Last year there was a Farrer & Co conference on "deaccessioning" and disposals. The arts minister Edward Vaizey suggested an alternative approach:

"While I believe that decisions about local authority managed collections must be taken at the local level, I would always encourage all local authorities to carefully weigh all the relevant factors before selling any works of art."

He added:

"There is no reason why institutions cannot be inventive in enabling their collection to be seen by more people in the community while at the same time generating income. For example, I would have no trouble with a museum lending a picture to a major local business for display in its public area but also charging for the privilege.”

Gary Tinterow, Engelhard Chairman of Nineteenth-Century, Modern and Contemporary Art, Metropolitan Museum of Art said:

“In America we have the sense that things may leave a museum: they may be then bought at auction by another museum, they may be bought by a private collector who may then donate it to another museum. We see things as constantly changing and growing and evolving in an organic way, and we don’t have as much as one has in Europe the notion of irrevocable loss: the notion that if it leaves the public domain then it is lost forever. That’s not the case in the United States and we see things come around and turn around and our collections constantly growing.”

Sir Simon Jenkins said:

"The hoarding instinct is, I have to say, close to being immoral. I feel more strongly about this than anything we’re discussing. I just cannot take vast amounts of fine art sitting in basements in London any more than I can take them sitting in attics all over the country. People painted pictures for other people to look at them. If we cannot show them the pictures, we should give them to someone else who can. The idea that there is something ideologically grand about constantly acquiring works of art so scholars can see them is the ultimate form of elitism.”

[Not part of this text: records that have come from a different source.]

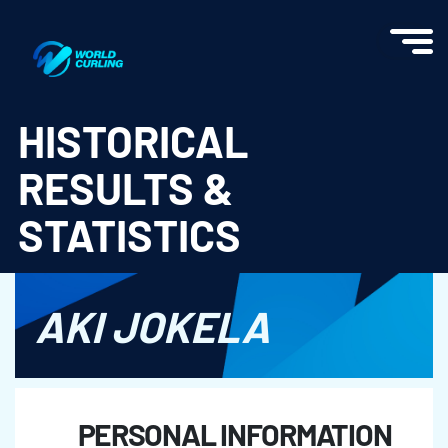
World Curling - Results & Statistics
HISTORICAL
RESULTS &
STATISTICS
AKI JOKELA
PERSONAL INFORMATION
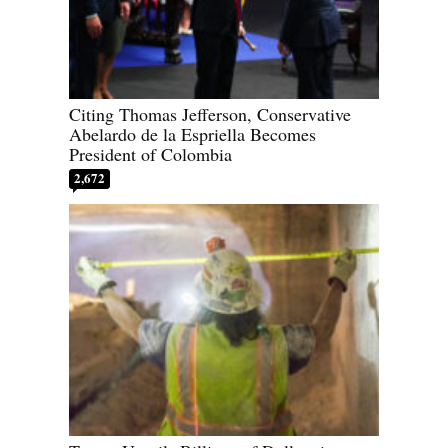
Citing Thomas Jefferson, Conservative
Abelardo de la Espriella Becomes
President of Colombia
2,672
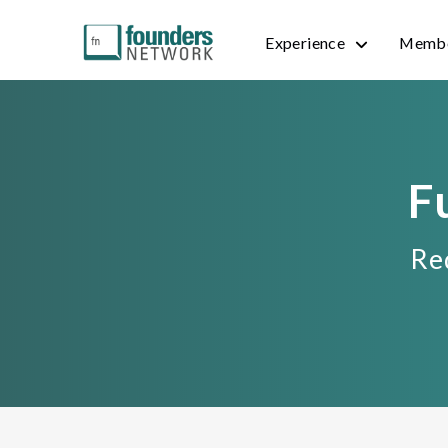
Experience
Membe
F
Req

If institutions sell surplus art works rather than leave them rotting in storage will that discourage future donors? That has not been the experience of Hilary Bracegirdle, Director, Royal Cornwall Museum after their recent sale of Victorian paintings.

He says:

“Donors and patrons are not fools and they will not invest in an organization which isn’t sustainable. In a recent case a prospective donor went with a fine tooth comb through our accounts and business plans and met key staff and Trustees – and decided to leave us an internationally significant collection because we have an endowment fund. I’m always up front about why we took this action and it allows me a hook to say to people who want to give us anything – particularly if it’s a large collection or a very valuable collection – ‘would you consider endowing your gift to us?’ This legacy is now coming with a considerable endowment.

"Just as with gifts of houses to the National Trust, people are beginning to realise that new acquisitions come with responsibilities and that they can actually help us face those. Indeed, converse to received wisdom, we have never before been offered so many paintings and from very interesting collections."